◆ Task prompt
Copy each record exactly as it reads, leaving out any pictures it holds.

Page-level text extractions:

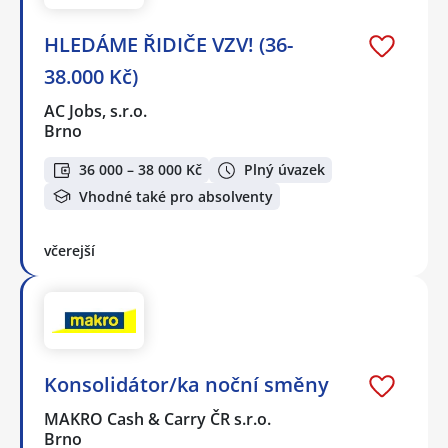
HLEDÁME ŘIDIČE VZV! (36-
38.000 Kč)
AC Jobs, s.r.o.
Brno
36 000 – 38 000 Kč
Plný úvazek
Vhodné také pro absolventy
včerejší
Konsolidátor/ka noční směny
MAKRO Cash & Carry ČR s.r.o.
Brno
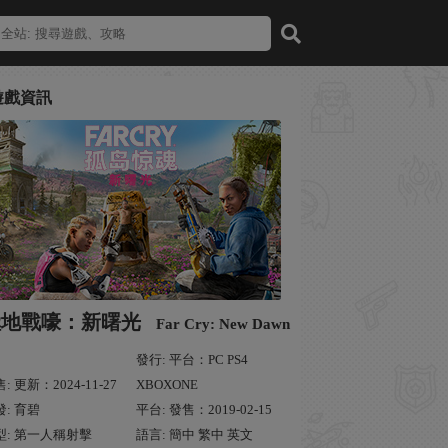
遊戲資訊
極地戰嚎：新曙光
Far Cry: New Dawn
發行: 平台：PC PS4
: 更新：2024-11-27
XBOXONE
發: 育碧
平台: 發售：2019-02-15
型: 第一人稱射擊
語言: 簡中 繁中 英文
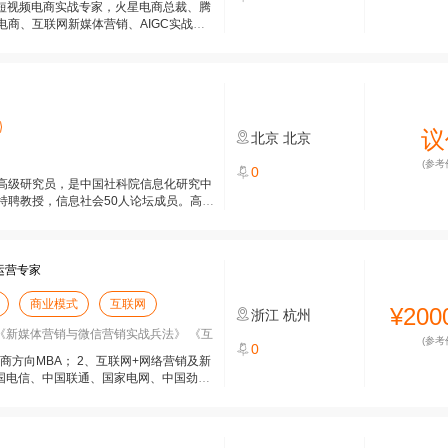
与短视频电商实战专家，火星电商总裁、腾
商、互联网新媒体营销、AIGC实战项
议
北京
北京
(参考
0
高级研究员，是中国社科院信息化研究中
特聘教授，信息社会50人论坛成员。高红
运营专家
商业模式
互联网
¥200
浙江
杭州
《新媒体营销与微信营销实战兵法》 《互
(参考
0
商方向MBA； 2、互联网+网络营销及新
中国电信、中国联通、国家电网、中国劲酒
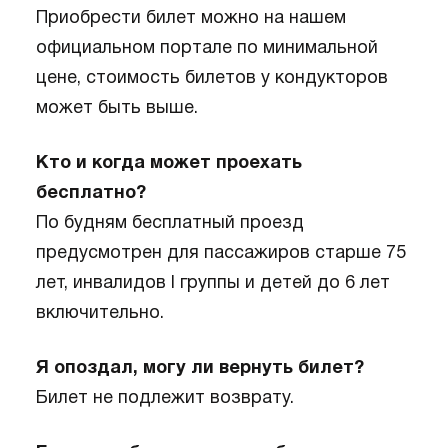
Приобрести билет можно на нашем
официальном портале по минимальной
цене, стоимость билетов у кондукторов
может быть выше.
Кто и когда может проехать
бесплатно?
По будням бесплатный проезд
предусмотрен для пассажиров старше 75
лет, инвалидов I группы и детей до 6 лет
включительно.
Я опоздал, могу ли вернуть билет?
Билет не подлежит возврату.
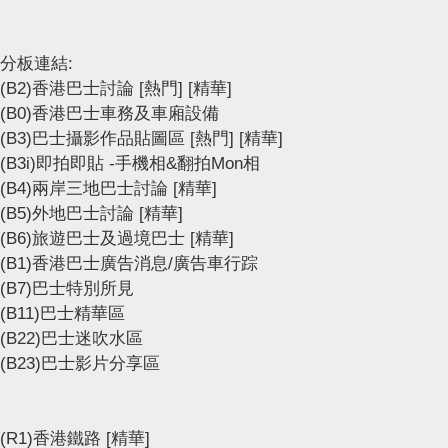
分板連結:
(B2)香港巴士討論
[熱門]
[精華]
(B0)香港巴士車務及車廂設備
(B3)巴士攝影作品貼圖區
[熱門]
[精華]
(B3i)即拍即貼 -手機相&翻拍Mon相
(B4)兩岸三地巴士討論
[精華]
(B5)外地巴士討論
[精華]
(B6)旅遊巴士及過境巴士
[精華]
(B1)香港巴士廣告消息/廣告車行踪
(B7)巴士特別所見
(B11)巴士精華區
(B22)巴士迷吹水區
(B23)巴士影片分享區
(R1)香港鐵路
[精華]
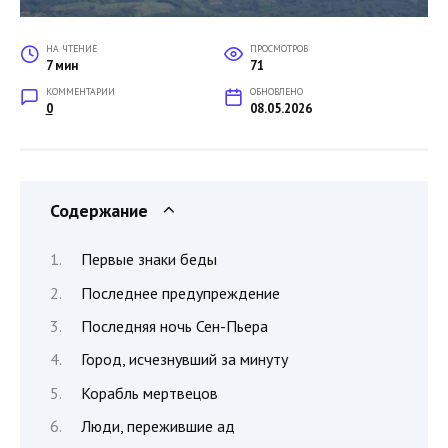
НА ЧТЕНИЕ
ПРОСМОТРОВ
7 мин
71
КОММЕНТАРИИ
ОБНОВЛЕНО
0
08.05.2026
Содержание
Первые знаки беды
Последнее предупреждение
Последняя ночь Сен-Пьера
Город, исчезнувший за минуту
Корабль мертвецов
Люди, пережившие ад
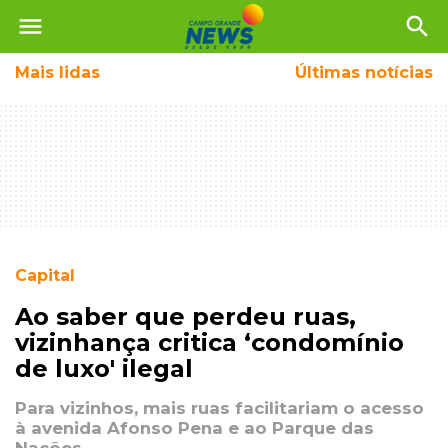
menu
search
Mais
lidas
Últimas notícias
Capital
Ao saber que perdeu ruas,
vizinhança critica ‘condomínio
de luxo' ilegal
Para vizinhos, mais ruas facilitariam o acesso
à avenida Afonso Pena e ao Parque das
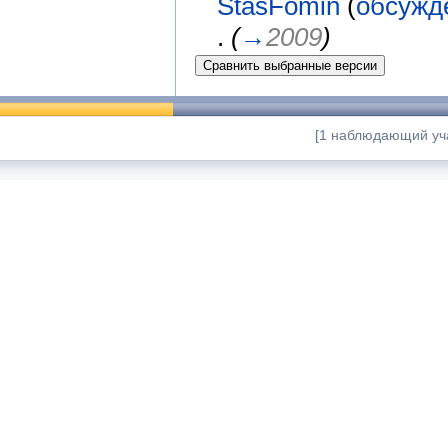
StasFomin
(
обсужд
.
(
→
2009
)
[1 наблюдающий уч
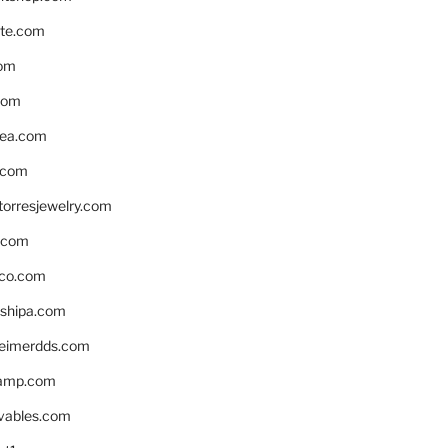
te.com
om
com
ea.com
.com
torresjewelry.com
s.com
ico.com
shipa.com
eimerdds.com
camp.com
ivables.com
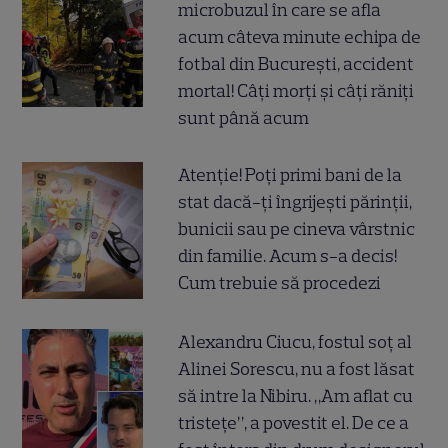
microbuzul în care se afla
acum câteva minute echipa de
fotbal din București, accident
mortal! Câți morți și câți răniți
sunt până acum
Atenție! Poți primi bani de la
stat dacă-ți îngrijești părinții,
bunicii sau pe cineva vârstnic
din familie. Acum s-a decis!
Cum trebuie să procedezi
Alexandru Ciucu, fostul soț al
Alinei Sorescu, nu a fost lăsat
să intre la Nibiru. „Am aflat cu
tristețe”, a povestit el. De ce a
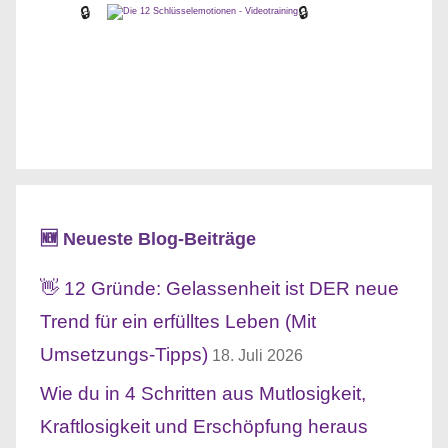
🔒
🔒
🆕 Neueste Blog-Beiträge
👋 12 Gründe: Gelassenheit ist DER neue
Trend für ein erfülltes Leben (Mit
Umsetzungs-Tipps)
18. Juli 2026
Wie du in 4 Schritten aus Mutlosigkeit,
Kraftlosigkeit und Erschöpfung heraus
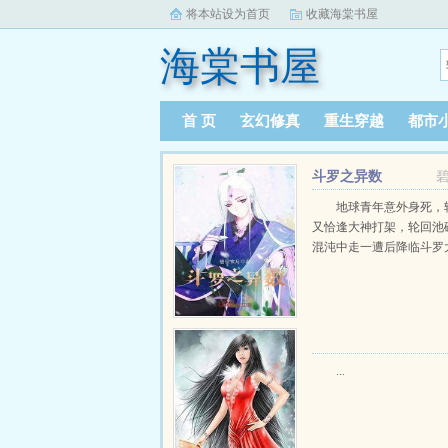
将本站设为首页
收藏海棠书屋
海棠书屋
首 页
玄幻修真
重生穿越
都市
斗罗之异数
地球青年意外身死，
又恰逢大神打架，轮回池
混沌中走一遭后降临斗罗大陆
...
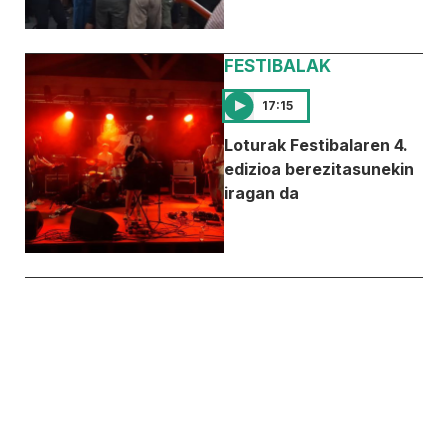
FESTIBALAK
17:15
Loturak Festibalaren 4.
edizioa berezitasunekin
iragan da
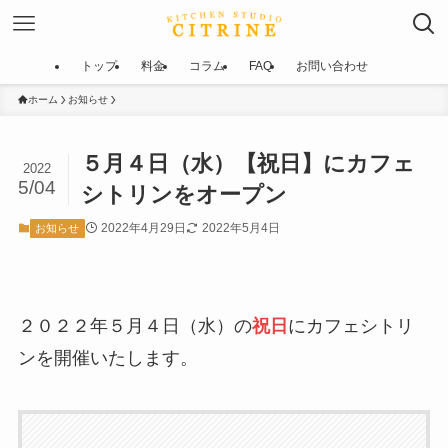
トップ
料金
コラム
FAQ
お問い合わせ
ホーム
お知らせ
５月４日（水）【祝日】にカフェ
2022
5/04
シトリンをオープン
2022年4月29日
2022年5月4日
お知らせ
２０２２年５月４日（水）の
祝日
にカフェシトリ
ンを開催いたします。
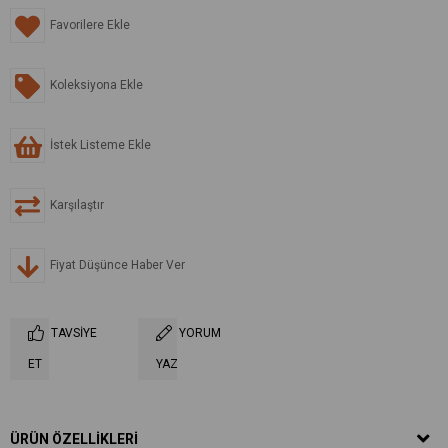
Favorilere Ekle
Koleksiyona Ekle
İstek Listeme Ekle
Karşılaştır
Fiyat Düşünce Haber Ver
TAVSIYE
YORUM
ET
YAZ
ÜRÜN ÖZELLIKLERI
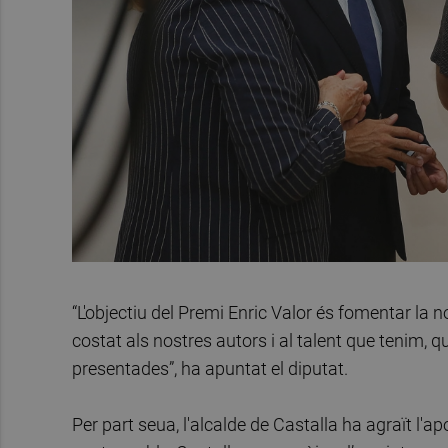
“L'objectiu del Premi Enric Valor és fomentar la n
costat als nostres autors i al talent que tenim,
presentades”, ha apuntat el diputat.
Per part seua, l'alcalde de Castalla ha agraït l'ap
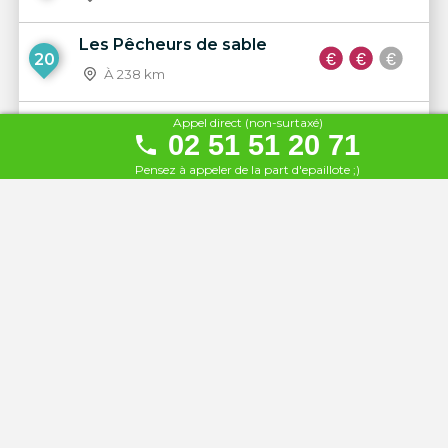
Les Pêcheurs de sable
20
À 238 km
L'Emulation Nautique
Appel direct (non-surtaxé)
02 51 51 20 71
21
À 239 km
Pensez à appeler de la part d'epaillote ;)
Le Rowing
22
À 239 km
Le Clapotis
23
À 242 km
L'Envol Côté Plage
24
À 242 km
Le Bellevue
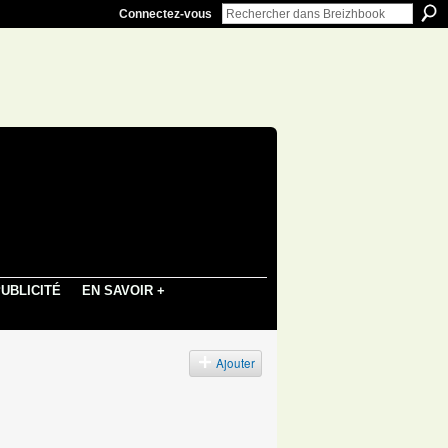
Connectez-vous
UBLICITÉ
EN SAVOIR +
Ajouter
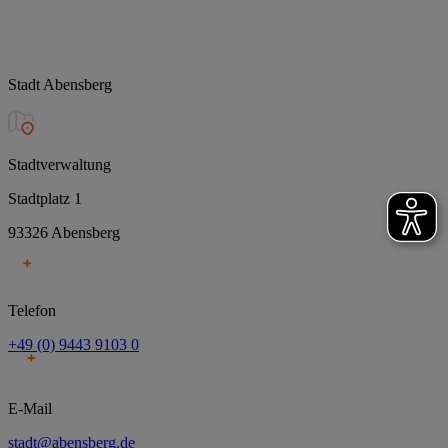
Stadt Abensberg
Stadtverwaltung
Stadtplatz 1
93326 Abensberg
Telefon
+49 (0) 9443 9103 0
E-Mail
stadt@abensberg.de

◆ Reply
HLEDÁME ŘIDIČE VZV! (36-
38.000 Kč)
AC Jobs, s.r.o.
Brno
36 000 – 38 000 Kč
Plný úvazek
Vhodné také pro absolventy
včerejší
Konsolidátor/ka noční směny
MAKRO Cash & Carry ČR s.r.o.
Brno
遊戲資訊
極地戰嚎：新曙光
Far Cry: New Dawn
發行: 平台：PC PS4
: 更新：2024-11-27
XBOXONE
發: 育碧
平台: 發售：2019-02-15
型: 第一人稱射擊
語言: 簡中 繁中 英文
与短视频电商实战专家，火星电商总裁、腾
商、互联网新媒体营销、AIGC实战项
议
北京
北京
(参考
0
高级研究员，是中国社科院信息化研究中
特聘教授，信息社会50人论坛成员。高红
运营专家
商业模式
互联网
¥200
浙江
杭州
《新媒体营销与微信营销实战兵法》 《互
(参考
0
商方向MBA； 2、互联网+网络营销及新
中国电信、中国联通、国家电网、中国劲酒
Приобрести билет можно на нашем
официальном портале по минимальной
цене, стоимость билетов у кондукторов
может быть выше.
Кто и когда может проехать
бесплатно?
По будням бесплатный проезд
предусмотрен для пассажиров старше 75
лет, инвалидов I группы и детей до 6 лет
включительно.
Я опоздал, могу ли вернуть билет?
Билет не подлежит возврату.
分板連結:
(B2)香港巴士討論
[熱門]
[精華]
(B0)香港巴士車務及車廂設備
(B3)巴士攝影作品貼圖區
[熱門]
[精華]
(B3i)即拍即貼 -手機相&翻拍Mon相
(B4)兩岸三地巴士討論
[精華]
(B5)外地巴士討論
[精華]
(B6)旅遊巴士及過境巴士
[精華]
(B1)香港巴士廣告消息/廣告車行踪
(B7)巴士特別所見
(B11)巴士精華區
(B22)巴士迷吹水區
(B23)巴士影片分享區
(R1)香港鐵路
[精華]
НА ЧТЕНИЕ
ПРОСМОТРОВ
7 мин
71
КОММЕНТАРИИ
ОБНОВЛЕНО
0
08.05.2026
Содержание
Первые знаки беды
Последнее предупреждение
Последняя ночь Сен-Пьера
Город, исчезнувший за минуту
Корабль мертвецов
Люди, пережившие ад
menu
search
Mais
lidas
Últimas notícias
Capital
Ao saber que perdeu ruas,
vizinhança critica ‘condomínio
de luxo' ilegal
Para vizinhos, mais ruas facilitariam o acesso
à avenida Afonso Pena e ao Parque das
StasFomin
(
обсужд
.
(
→
2009
)
[1 наблюдающий уч
te.com
om
com
ea.com
.com
torresjewelry.com
s.com
ico.com
shipa.com
eimerdds.com
camp.com
ivables.com
microbuzul în care se afla
acum câteva minute echipa de
fotbal din București, accident
mortal! Câți morți și câți răniți
sunt până acum
Atenție! Poți primi bani de la
stat dacă-ți îngrijești părinții,
bunicii sau pe cineva vârstnic
din familie. Acum s-a decis!
Cum trebuie să procedezi
Alexandru Ciucu, fostul soț al
Alinei Sorescu, nu a fost lăsat
să intre la Nibiru. „Am aflat cu
tristețe”, a povestit el. De ce a
🔒
🔒
🆕 Neueste Blog-Beiträge
👋 12 Gründe: Gelassenheit ist DER neue
Trend für ein erfülltes Leben (Mit
Umsetzungs-Tipps)
18. Juli 2026
Wie du in 4 Schritten aus Mutlosigkeit,
Kraftlosigkeit und Erschöpfung heraus
将本站设为首页
收藏海棠书屋
海棠书屋
首 页
玄幻修真
重生穿越
都市
斗罗之异数
地球青年意外身死，
又恰逢大神打架，轮回池
混沌中走一遭后降临斗罗大陆
...
FESTIBALAK
17:15
Loturak Festibalaren 4.
edizioa berezitasunekin
iragan da
トップ
料金
コラム
FAQ
お問い合わせ
ホーム
お知らせ
５月４日（水）【祝日】にカフェ
2022
5/04
シトリンをオープン
2022年4月29日
2022年5月4日
お知らせ
２０２２年５月４日（水）の
祝日
にカフェシトリ
ンを開催いたします。
Favorilere Ekle
Koleksiyona Ekle
İstek Listeme Ekle
Karşılaştır
Fiyat Düşünce Haber Ver
TAVSIYE
YORUM
ET
YAZ
ÜRÜN ÖZELLIKLERI
“L'objectiu del Premi Enric Valor és fomentar la n
costat als nostres autors i al talent que tenim,
presentades”, ha apuntat el diputat.
Per part seua, l'alcalde de Castalla ha agraït l'ap
Les Pêcheurs de sable
20
À 238 km
L'Emulation Nautique
Appel direct (non-surtaxé)
02 51 51 20 71
21
À 239 km
Pensez à appeler de la part d'epaillote ;)
Le Rowing
22
À 239 km
Le Clapotis
23
À 242 km
L'Envol Côté Plage
24
À 242 km
Le Bellevue
Connectez-vous
UBLICITÉ
EN SAVOIR +
Ajouter
Stadt Abensberg
Stadtverwaltung
Stadtplatz 1
93326 Abensberg
Telefon
+49 (0) 9443 9103 0
E-Mail
stadt@abensberg.de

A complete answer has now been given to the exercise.